- Records for the exercise:
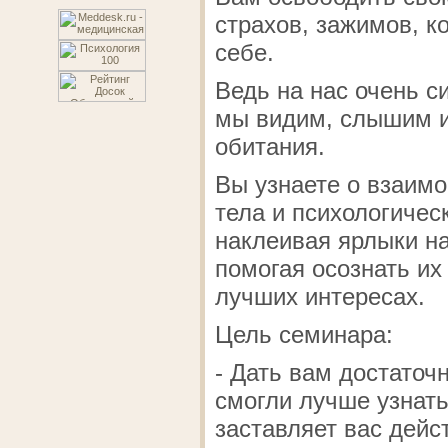
страхов, зажимов, к
себе.
Ведь на нас очень си
мы видим, слышим и
обитания.
Вы узнаете о взаимо
тела и психологичес
наклеивая ярлыки на
помогая осознать их
лучших интересах.
Цель семинара:
- Дать вам достато
смогли лучше узнать
заставляет вас дейс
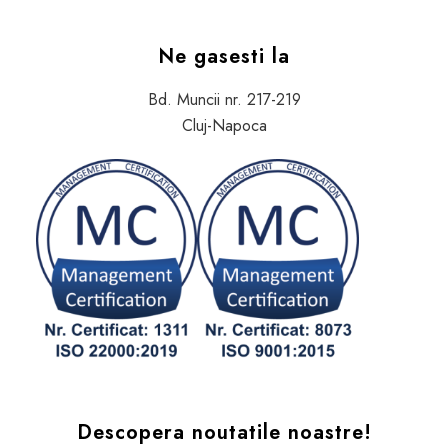
Ne gasesti la
Bd. Muncii nr. 217-219
Cluj-Napoca
Descopera noutatile noastre!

- What you will do: The expected result is the data above in exact form, free of pictures.

- Answer to this task:
страхов, зажимов, к
себе.
Ведь на нас очень си
мы видим, слышим и
обитания.
Вы узнаете о взаимо
тела и психологичес
наклеивая ярлыки на
помогая осознать их
лучших интересах.
Цель семинара:
- Дать вам достато
смогли лучше узнать
заставляет вас дейс
Ne gasesti la
Bd. Muncii nr. 217-219
Cluj-Napoca
Descopera noutatile noastre!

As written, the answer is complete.